Ik hoop dat Kontakt der Kontinenten blijft en die rol weer meer kan opnemen. Alle problemen waar we in Nederland mee te maken hebben of krijgen – zoals energieschaarste, migratie, klimaatverandering, voedselschaarste, besmettelijke ziekten – zijn vraagstukken die we alleen internationaal aan kunnen pakken. Een centrum dat die vraagstukken integraal beziet en mensen met elkaar verbindt, is meer dan ooit nodig.’
Ondertussen in…
... de stad
De vreemdeling ontvangen, de naakten kleden
In 1973 pleegde generaal Pinochet een militaire coup in Chili. President Allende werd gedood en duizenden Chilenen ontvluchtten hun land. Terecht, zou blijken, want de militairen vestigden een bloedig bewind, waarbij 130.000 tegenstanders werden gearresteerd en naar schatting drieduizend mensen ‘verdwenen’. Nederland leefde mee met de Chilenen, van wie er velen in ons land terecht kwamen. De eerste vluchtelingen kwamen als vanzelf terecht in het Kontakt der Kontinenten. Ze hadden letterlijk alles achtergelaten, behalve de kleren die ze droegen. Stafleden namen hen mee naar Amersfoort, waar ze elk twee stel kleding mochten uitzoeken, ondergoed, een tandenborstel en scheerspullen. ‘Ik herinner mij nog goed dat ik het heel fijn vond om dit te mogen doen’, schrijft een van de stafleden van destijds. … de ontmoetingszaal
Cultuurclash in Nederland
Soms waren er tegelijkertijd cursussen voor jongeren en voor missionarissen op verlof in Kontakt der Kontinenten. Dan werd er een ontmoetingsavond georganiseerd. Voor beide groepen was dat een cultuurclash: de missionarissen, die vaak vijf of tien jaar ergens in een ver land hadden geleefd, luisterden met rode oren en stijgende verbazing naar wat de jongeren van de jaren zeventig in hun oude vaderland bezighield. De jongeren op hun beurt luisterden verwonderd en vaak ook bewonderend naar de verhalen van die wat ouderwetse mensen, die vanwege een vreemd ideaal missionaris waren geworden. Hun belangeloze inzet en hun ervaringen in die grote, vreemde wereld ver weg maakten grote indruk.
… een vergaderzaal
Omgaan met agressie
In een van de vergaderzalen stond een jaar lang een complete treincoupé, als natuurgetrouw decor voor een cursus voor NSpersoneel.

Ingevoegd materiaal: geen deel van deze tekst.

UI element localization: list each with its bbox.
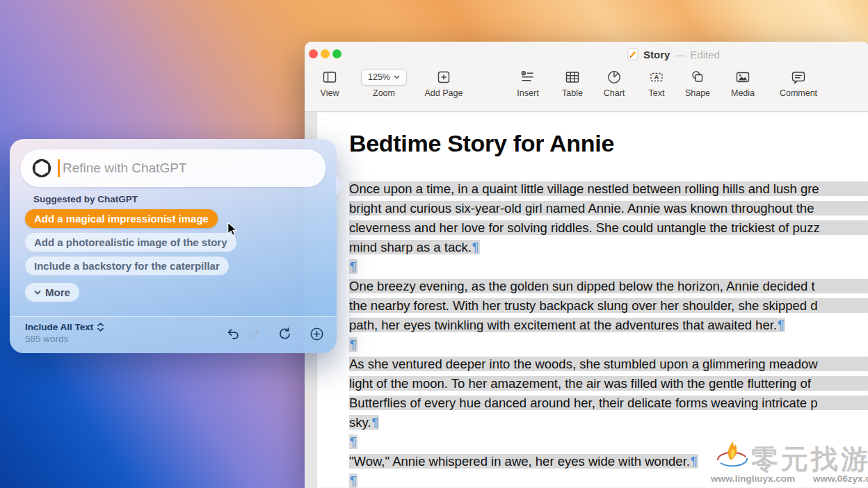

Twee dagen per week werden er conducteurs getraind in de omgang met agressieve passagiers en met hun eigen, soms traumatische, ervaringen bij het werken in de trein. Acteurs speelden voor lastige reizigers, die soms ook ruzie kregen met elkaar. Daarbij werd gescholden, geschreeuwd, zelfs met bierflesjes gesmeten of met messen in coupéstoelen gesneden. ‘Zo levensecht’, herinnert een staflid zich. ‘Ik mocht een keer meespelen en was daarna heel blij dat ik in mijn werk nooit zulke beangstigende en agressieve ervaringen hoefde op te doen.’
… de receptie
Emancipatie doet pijn
Eerder dan Turkse en Marokkaanse gastarbeiders werden Spanjaarden en Italianen naar Nederland gehaald om hier te werken. Zij lieten hun families overkomen en dat zorgde soms voor grote aanpassingsproblemen. Een van de receptionisten herinnert zich een groep Spaanse vrouwen die een weekendcursus zou doen, over emancipatie en weerbaarheid. Het was schrikken voor de stafleden toen bleek dat de vrouwen hun kleine kinderen hadden meegenomen, want het was uitgesloten dat hun mannen voor hun kinderen zouden zorgen. Snel werd er voor oppas gezorgd, speelgoed en kinderbedjes, en de cursus ging van start. Maar op zondagavond stonden sommige vrouwen huilend bij de receptie: ze durfden niet naar huis, want ze zouden niet binnengelaten worden. ‘Heel triest.’
… het Cenakel
Zusters kijken
Het was een geheid succes in de werkweken van scholieren: een bezoek aan het Cenakel, het slotklooster. Tot 1999 leefden hier zusters in stilte en gebed. De jongeren gingen in gesprek met de ‘roze zusters’, die zo genoemd worden vanwege hun opvallende roze met witte habijten – en ook omdat hun officiële naam wat lang is: de Dienaressen van de Heilige Geest van de Altijddurende Aanbidding. Zo’n zuster zat dan achter een soort toonbank met tralies ervoor. Maar de jongeren, die vaak heel open en praktische vragen stelden, konden gewoon met haar in gesprek. Een zuster verklapte dat een familielid die met een pasgeboren baby een soort omgekeerd kraambezoek kwam brengen, het wurm wel eens door het betraliede draaideurtje aangaf, zodat ze het even vast kon houden. Hoogtepunt van verbazing over deze manier van leven was vaak dat de zusters hun slotklooster zelfs niet mochten verlaten als hun vader of moeder stierf.